An Offer in Compromise is just like it sounds.  It is an offer to the IRS to enter into a contract for you to pay less than you owe.  It is a great program, and the last published figures show that the average accepted offer settled for 12% of the amount owed.  That is truly pennies on the dollar.  The pertinent word, though, is accepted offer.

The offer works on a very simple premise.  If it appears to the government that it is not going to collect all the money a taxpayer owes within the time the IRS has to collect it(typically 10 years or less), they are going to accept less.

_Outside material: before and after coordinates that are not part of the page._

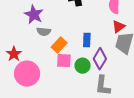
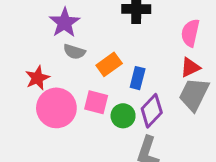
orange rectangle: (59, 45) -> (109, 64), moved
red star: (14, 54) -> (37, 78), moved
pink circle: (27, 74) -> (56, 108), moved

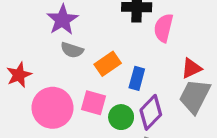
pink semicircle: (190, 33) -> (163, 28), moved
red star: (37, 78) -> (19, 75), moved

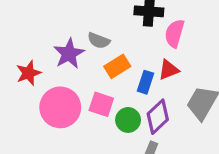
purple star: (62, 20) -> (69, 54), moved
gray semicircle: (72, 50) -> (99, 41), moved
red triangle: (191, 68) -> (169, 70), moved

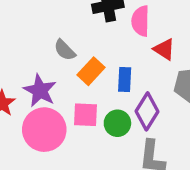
gray semicircle: (99, 41) -> (65, 50), turned 40
purple star: (69, 54) -> (40, 91), moved
red triangle: (169, 70) -> (164, 49), moved, turned -50

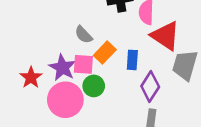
red triangle: (164, 49) -> (165, 36), size x1.6
pink square: (86, 115) -> (83, 64), moved
green circle: (117, 123) -> (94, 86), moved

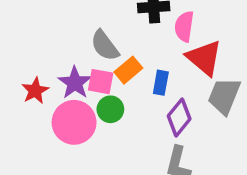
gray semicircle: (83, 35) -> (105, 46), size x1.4

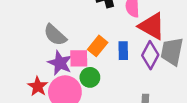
gray semicircle: (105, 46) -> (55, 35), moved
red star: (35, 91) -> (38, 86), moved
purple diamond: (179, 117) -> (150, 55), moved

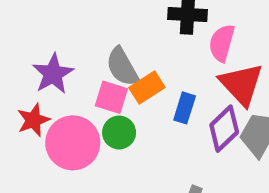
gray semicircle: (55, 35) -> (122, 67), moved
purple star: (60, 63) -> (53, 74), moved

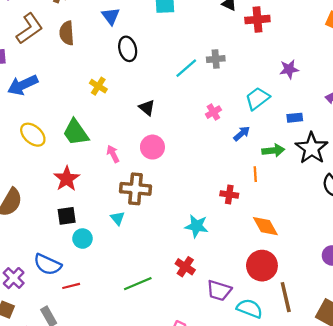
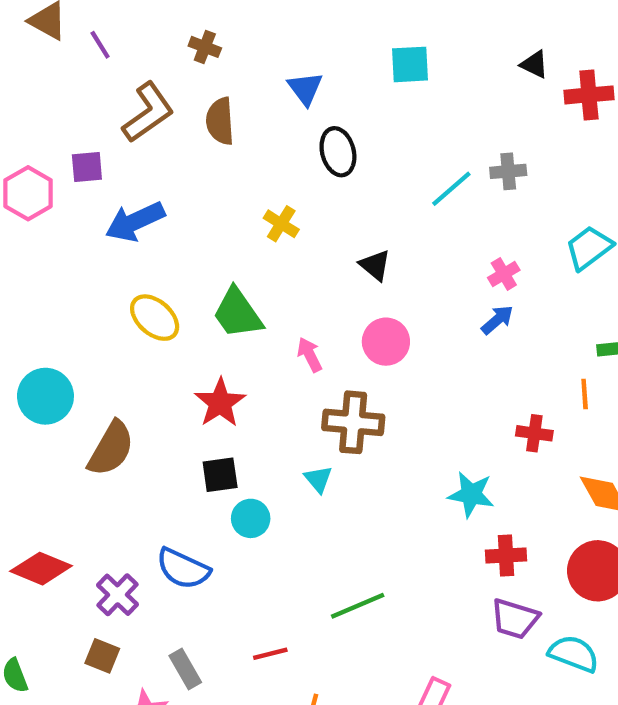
blue arrow: (242, 134) -> (497, 320), moved
red cross: (185, 267) -> (506, 556), moved, turned -36
red line: (71, 286) -> (270, 654), moved

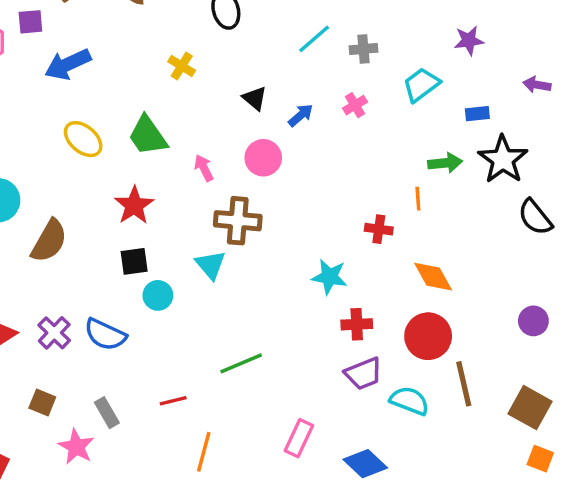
gray cross: (508, 171) -> (364, 49), moved
blue arrow: (497, 320) -> (301, 115), moved
cyan triangle: (318, 479) -> (211, 265), size x1.4
purple cross: (117, 595) -> (54, 333), moved
purple trapezoid: (515, 619) -> (364, 374), turned -39

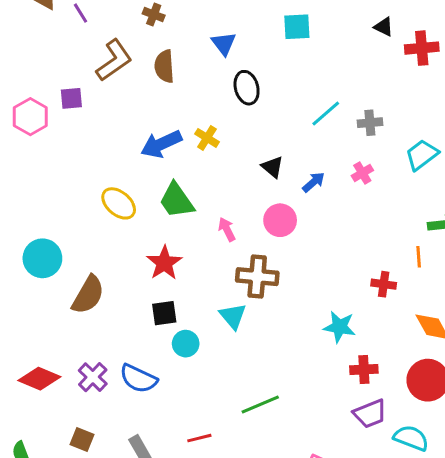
blue arrow: (68, 64) -> (161, 144), moved

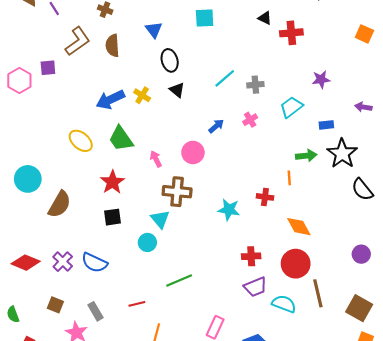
black triangle: (272, 167) -> (177, 90), moved
cyan star: (339, 327) -> (229, 210), moved
cyan circle: (186, 344) -> (147, 242), moved

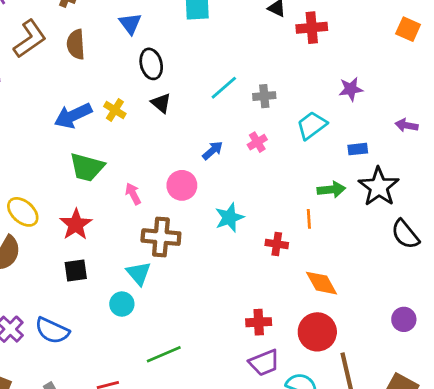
green trapezoid: (121, 139) -> (87, 167), turned -40
yellow ellipse: (81, 141) -> (23, 212), moved
cyan star: (229, 210) -> (229, 217), moved, turned -30

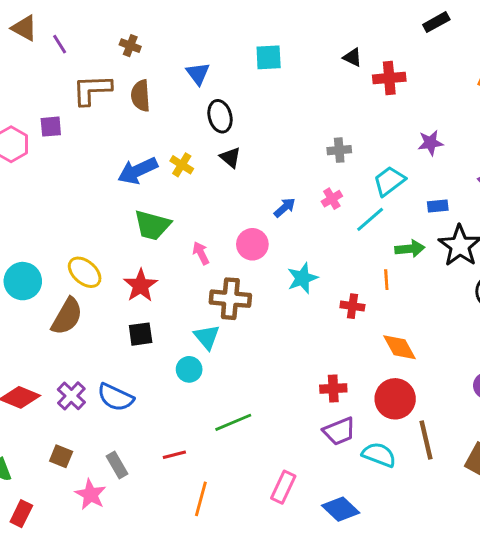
brown L-shape: (30, 39) -> (92, 90), turned -147
cyan line: (224, 88) -> (370, 219), moved

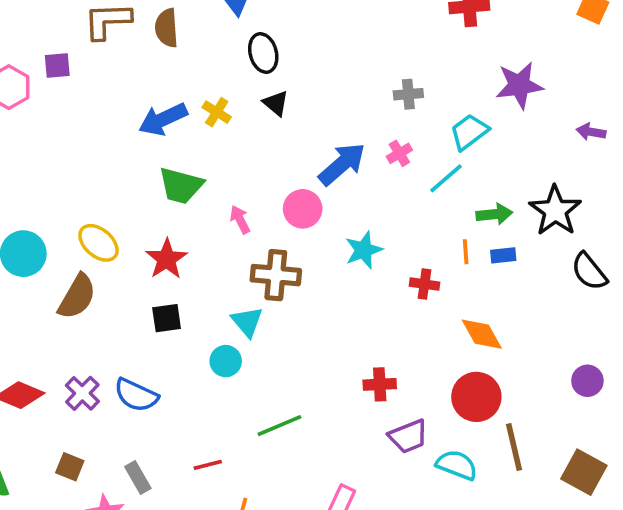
purple star: (430, 143) -> (519, 85), size x1.5
blue rectangle: (438, 206) -> (503, 255), moved
blue arrow: (285, 208) -> (342, 164), size x1.8
red cross: (333, 389) -> (380, 384), moved

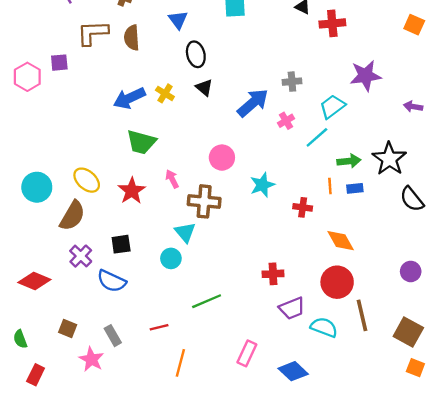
blue arrow: (342, 164) -> (253, 103), moved
pink arrow: (240, 220) -> (172, 179), moved
black square: (167, 318) -> (121, 244), moved
purple cross: (82, 393) -> (81, 256), moved

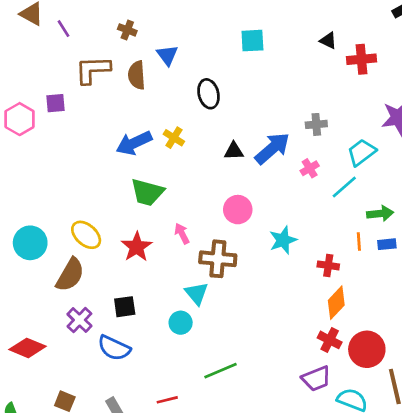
blue triangle: (178, 20) -> (167, 55), moved
black triangle: (204, 88) -> (234, 151), moved, turned -42
orange diamond: (341, 241) -> (336, 303), moved, turned 72
red cross: (273, 274) -> (330, 340), moved, turned 30

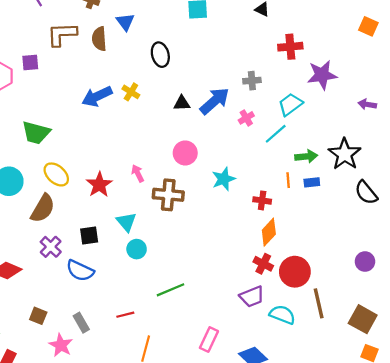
red cross: (362, 59) -> (290, 47), moved
green trapezoid: (147, 192) -> (36, 133), moved
cyan triangle: (197, 293) -> (126, 222), moved

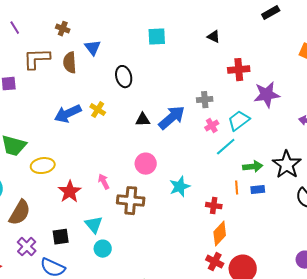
pink cross: (246, 118) -> (212, 126), moved
yellow ellipse: (56, 174) -> (43, 166), moved, turned -50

An offer candidate must prove that he can come up with at least the amount of his "reasonable collection potential" within 24 months.  The new standards instruct the IRS to only look at 1 year of future income if the taxpayer is offering to pay the offer amount in 5 months or less.  Offers to be paid in 6 to 24 months are to receive scrutiny of 2 years of future income only. 

The new calculation standards also revise traditional calculations of the taxpayer's future earning potential and allowable living expenses.  Previously, the IRS' offer examiners would not consider dilinquent state tax payments and student loan payments.  Now, they will.  Also, narrowed parameters and clarification of when a dissipated asset will be included in the calculation.  The changes are reflected in revised Internal Revenue Manual Section 5.8.5, if you are interested in the actual language of the new regs.

This should result in more IRS debt waivers, and there may have never been a better time to submit an Offer in Compromise.